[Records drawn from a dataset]
-- Opening Marker --

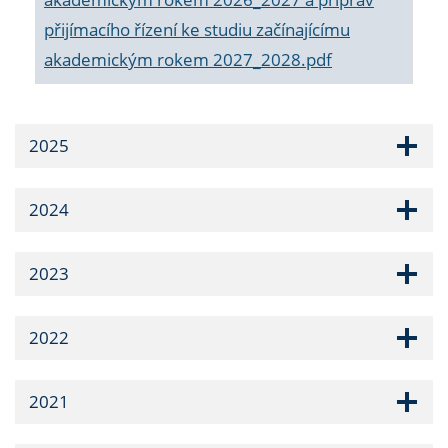
přijímacího řízení ke studiu začínajícímu
akademickým rokem 2027_2028.pdf
2025
2024
2023
2022
2021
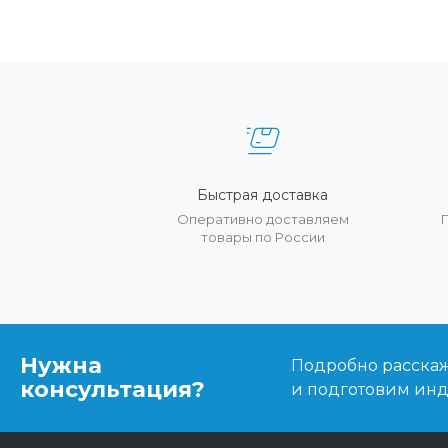
Быстрая доставка
Оперативно доставляем
товары по России
Нужна
Подробно расскаже
консультация?
и подготовим ин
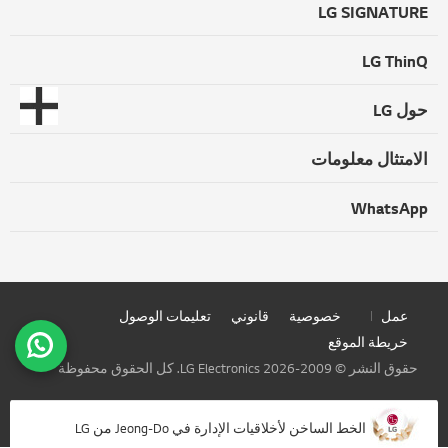
LG SIGNATURE
LG ThinQ
حول LG
الامتثال معلومات
WhatsApp
عمل
خصوصية
قانوني
تعليمات الوصول
خريطة الموقع
حقوق النشر © 2009-2026 LG Electronics. كل الحقوق محفوظة
الخط الساخن لأخلاقيات الإدارة في Jeong-Do من LG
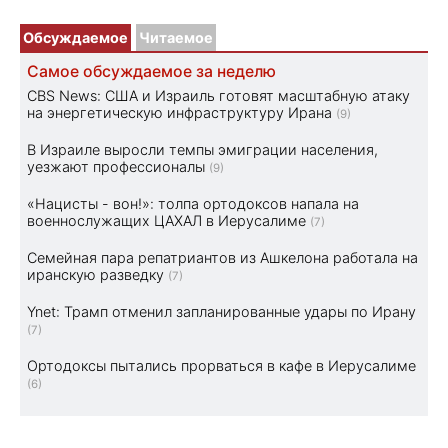
Обсуждаемое
Читаемое
Самое обсуждаемое за неделю
CBS News: США и Израиль готовят масштабную атаку
на энергетическую инфраструктуру Ирана
(9)
В Израиле выросли темпы эмиграции населения,
уезжают профессионалы
(9)
«Нацисты - вон!»: толпа ортодоксов напала на
военнослужащих ЦАХАЛ в Иерусалиме
(7)
Семейная пара репатриантов из Ашкелона работала на
иранскую разведку
(7)
Ynet: Трамп отменил запланированные удары по Ирану
(7)
Ортодоксы пытались прорваться в кафе в Иерусалиме
(6)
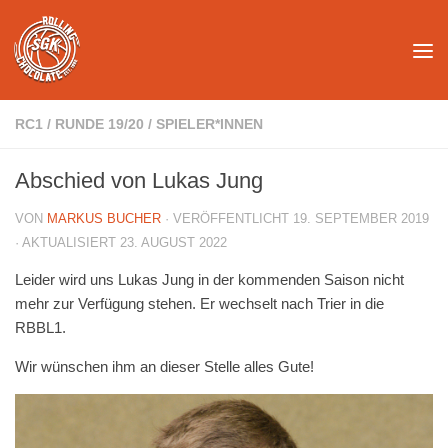
Unter dem Inhalt
RC1
/
RUNDE 19/20
/
SPIELER*INNEN
Abschied von Lukas Jung
VON
MARKUS BUCHER
· VERÖFFENTLICHT
19. SEPTEMBER 2019
· AKTUALISIERT
23. AUGUST 2022
Leider wird uns Lukas Jung in der kommenden Saison nicht
mehr zur Verfügung stehen. Er wechselt nach Trier in die
RBBL1.
Wir wünschen ihm an dieser Stelle alles Gute!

-- Closing Marker --

The problem:
Across all the entries, how many lines include "Иерусалиме"? Answer with the number alone.

Result for this exercise:
2